Make sure you have setup your PYTHONPATH to point to location of the source directory
For instance I have the following line in my .bashrc file
export PYTHONPATH=/home/username/anuga_core/source
At this stage you should have a working version of the sequential anuga program. I.e. you should be able to run command
python test_all.py
from the anuga_core directory and have your installation pass all the unit tests (well nearly all, as this is the development version and there are sometimes a few unit tests that fail).
anuga_parallel
Now to get anuga_parallel to work, we need to install some other packages.
MPI
Now you need to install MPI on your system.
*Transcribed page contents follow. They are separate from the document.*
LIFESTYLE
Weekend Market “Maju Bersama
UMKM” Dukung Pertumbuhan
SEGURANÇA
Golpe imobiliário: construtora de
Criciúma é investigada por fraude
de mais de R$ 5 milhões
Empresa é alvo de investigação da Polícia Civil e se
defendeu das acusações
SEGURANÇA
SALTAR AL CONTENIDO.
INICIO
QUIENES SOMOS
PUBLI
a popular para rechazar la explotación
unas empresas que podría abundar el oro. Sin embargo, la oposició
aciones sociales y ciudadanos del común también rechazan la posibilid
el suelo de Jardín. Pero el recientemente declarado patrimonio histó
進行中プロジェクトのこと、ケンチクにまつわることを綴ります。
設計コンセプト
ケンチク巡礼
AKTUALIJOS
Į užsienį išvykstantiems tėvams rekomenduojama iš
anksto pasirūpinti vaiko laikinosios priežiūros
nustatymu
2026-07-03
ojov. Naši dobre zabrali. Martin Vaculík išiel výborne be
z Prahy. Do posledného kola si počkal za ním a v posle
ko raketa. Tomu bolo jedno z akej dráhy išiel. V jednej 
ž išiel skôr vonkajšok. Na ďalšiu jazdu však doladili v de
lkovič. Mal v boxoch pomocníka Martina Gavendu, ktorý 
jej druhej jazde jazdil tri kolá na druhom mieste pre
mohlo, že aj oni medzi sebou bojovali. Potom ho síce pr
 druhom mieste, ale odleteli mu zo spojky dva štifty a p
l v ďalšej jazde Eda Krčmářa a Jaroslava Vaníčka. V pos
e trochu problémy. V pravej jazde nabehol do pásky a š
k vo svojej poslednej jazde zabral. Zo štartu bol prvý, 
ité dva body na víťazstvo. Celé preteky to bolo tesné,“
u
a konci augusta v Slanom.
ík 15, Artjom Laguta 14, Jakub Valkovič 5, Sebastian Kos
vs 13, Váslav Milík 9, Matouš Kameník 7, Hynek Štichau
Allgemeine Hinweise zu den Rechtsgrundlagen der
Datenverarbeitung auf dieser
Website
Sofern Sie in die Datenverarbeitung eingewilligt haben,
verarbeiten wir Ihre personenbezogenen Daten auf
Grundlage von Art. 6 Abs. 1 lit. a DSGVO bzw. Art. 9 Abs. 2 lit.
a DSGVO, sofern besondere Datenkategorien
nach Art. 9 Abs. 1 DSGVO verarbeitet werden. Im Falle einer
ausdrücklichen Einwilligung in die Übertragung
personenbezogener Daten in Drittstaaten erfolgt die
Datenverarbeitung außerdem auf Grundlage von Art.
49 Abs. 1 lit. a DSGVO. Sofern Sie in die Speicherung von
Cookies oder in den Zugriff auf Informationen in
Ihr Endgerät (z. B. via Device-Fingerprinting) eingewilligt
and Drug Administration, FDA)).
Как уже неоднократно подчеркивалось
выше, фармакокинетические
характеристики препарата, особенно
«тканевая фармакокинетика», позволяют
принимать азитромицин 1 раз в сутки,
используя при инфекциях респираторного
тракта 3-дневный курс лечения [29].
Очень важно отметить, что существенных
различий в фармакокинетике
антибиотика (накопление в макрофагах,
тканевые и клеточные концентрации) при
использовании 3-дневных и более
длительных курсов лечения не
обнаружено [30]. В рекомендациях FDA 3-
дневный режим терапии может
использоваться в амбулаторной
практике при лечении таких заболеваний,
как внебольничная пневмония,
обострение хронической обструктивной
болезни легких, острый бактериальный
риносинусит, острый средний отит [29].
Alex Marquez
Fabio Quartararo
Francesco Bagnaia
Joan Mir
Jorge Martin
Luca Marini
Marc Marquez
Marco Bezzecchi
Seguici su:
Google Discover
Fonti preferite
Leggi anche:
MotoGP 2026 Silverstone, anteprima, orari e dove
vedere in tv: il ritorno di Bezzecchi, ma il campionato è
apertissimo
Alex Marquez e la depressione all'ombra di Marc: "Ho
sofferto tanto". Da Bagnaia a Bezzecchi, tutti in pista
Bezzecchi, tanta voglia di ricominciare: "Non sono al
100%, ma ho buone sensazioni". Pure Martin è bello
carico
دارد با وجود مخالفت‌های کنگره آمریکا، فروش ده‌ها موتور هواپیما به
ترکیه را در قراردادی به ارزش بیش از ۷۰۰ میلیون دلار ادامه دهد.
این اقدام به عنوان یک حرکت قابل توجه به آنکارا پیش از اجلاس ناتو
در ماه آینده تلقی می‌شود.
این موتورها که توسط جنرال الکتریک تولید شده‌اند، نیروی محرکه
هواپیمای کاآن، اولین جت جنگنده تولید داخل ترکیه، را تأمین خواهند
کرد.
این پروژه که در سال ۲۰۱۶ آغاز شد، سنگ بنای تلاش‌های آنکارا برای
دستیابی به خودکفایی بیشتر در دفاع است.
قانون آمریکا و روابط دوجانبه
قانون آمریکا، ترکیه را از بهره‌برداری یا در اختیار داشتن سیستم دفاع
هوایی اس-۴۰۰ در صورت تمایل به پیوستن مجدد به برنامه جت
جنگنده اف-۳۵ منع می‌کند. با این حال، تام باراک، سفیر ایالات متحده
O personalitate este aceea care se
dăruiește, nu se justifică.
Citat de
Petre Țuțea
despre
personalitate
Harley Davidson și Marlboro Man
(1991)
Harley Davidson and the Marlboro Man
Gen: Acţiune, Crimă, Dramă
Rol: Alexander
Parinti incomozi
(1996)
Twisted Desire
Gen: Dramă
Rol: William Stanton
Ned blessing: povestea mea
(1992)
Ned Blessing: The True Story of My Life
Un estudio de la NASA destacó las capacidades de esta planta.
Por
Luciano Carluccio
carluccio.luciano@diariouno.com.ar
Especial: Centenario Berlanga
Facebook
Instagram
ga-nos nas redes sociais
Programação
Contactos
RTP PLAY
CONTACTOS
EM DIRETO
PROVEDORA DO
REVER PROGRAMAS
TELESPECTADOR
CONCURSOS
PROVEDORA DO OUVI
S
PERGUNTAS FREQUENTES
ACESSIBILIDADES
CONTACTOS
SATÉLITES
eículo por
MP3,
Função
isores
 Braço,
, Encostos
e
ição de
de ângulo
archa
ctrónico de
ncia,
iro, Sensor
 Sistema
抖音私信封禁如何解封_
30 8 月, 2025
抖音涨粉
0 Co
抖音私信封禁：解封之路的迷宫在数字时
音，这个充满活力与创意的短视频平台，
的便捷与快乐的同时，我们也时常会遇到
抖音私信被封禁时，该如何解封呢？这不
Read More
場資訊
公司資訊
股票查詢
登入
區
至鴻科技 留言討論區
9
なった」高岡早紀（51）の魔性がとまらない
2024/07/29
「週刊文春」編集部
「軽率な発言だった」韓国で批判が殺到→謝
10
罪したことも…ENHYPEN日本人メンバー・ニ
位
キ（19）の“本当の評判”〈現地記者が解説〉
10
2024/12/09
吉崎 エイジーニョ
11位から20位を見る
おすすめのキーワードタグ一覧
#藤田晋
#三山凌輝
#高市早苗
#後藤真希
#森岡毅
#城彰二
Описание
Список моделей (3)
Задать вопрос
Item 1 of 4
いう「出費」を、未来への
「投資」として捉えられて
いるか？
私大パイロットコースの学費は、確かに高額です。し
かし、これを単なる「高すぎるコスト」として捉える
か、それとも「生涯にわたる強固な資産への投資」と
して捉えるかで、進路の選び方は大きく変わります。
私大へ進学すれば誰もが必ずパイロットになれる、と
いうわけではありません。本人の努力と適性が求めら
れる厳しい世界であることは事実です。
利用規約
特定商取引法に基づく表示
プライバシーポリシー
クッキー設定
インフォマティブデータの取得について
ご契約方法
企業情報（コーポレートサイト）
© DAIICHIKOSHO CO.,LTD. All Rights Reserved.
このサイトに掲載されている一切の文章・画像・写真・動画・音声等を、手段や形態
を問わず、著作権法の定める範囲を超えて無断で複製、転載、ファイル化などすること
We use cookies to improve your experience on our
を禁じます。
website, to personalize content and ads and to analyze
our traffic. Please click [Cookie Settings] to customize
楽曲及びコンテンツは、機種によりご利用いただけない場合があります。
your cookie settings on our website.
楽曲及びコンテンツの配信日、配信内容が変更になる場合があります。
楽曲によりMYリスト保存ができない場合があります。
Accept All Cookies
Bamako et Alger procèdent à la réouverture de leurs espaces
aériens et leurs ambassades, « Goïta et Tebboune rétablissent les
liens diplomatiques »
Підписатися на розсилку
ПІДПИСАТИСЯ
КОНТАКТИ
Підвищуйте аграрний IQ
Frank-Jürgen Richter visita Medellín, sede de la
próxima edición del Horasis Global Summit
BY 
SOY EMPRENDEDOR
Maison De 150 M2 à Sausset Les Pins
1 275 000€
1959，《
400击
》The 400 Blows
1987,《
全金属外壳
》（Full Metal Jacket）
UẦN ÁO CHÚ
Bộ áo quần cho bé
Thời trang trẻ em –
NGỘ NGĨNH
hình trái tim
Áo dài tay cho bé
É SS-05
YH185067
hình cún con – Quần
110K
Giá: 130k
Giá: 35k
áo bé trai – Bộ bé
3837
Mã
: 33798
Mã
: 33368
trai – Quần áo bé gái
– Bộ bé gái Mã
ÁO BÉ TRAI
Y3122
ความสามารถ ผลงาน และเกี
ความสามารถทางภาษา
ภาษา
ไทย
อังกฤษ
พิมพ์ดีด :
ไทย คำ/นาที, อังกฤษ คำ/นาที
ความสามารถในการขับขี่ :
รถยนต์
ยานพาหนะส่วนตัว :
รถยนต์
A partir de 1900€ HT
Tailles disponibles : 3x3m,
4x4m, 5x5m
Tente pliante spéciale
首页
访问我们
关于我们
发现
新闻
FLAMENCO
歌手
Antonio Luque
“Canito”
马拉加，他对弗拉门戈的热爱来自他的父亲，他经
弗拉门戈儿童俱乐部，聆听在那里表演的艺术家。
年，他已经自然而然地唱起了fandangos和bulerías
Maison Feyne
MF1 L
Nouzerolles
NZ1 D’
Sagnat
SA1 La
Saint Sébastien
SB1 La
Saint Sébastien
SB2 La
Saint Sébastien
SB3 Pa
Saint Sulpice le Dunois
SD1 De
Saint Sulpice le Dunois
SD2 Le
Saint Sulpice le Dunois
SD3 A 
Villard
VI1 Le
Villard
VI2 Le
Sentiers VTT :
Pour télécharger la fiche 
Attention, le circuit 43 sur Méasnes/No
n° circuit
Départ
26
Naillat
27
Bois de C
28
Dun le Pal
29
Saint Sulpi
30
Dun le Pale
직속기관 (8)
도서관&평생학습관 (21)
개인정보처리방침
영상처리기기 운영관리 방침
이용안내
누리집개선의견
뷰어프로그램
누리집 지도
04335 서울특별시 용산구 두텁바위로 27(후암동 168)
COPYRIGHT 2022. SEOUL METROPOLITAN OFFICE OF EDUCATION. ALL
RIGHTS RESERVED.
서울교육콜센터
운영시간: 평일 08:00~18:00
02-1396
OPENMPI and MPICH2 are supported by pypar (see below) so both should be ok. But I tend to use mpich2.
So install mpich2 on your system via apt-get
sudo apt-get install mpich2
Make sure mpi works. You should be able to run a program in parallel. Try something as simple as
mpirun -np 4 pwd
should produce the output of pwd 4 times.
PYPAR
We use pypar as the interface between mpi and python. The most recent version of PYPAR is available from http://code.google.com/p/pypar/
(There is an old version on sourceforge, don't use that)
Install pypar following the instructions in the download. You should be able use the standard command
python setup.py install
or maybe
sudo python setup.py install
from the source directory in the pypar distribution.
Fire up python and see if you can import pypar
You should obtain
>>> import pypar Pypar (version 2.1.4) initialised MPI OK with 1 processors
Make sure the pypar examples work
Problem with pypar Installation
We have been seeing the following error when trying to import pypar.
>>> import pypar Traceback (most recent call last): File "<stdin>", line 1, in <module> File "pypar.py", line 863, in <module> mpi = CDLL('libmpi.so.0', RTLD_GLOBAL) File "/usr/lib/python2.6/ctypes/__init__.py", line 353, in __init__ self._handle = _dlopen(self._name, mode) OSError: libmpi.so.0: cannot open shared object file: No such file or directory
For us this was caused by there not being a file libmpi.so.0 in the /usr/lib directory. This is really a pypar bug, but as a work around we created a link from the file /usr/lib/libmpi.so to /usr/lib/libmpi.so.0 via the command
sudo ln /usr/lib/libmpi.so /usr/lib/libmpi.so.0
Then import pypar should produce the following
>>> import pypar Pypar (version 2.1.4) initialised MPI OK with 1 processors
PYMETIS
In the anuga_parallel directory there is a subdirectory pymetis.
Follow the instructions in README to install. Essentially just run make.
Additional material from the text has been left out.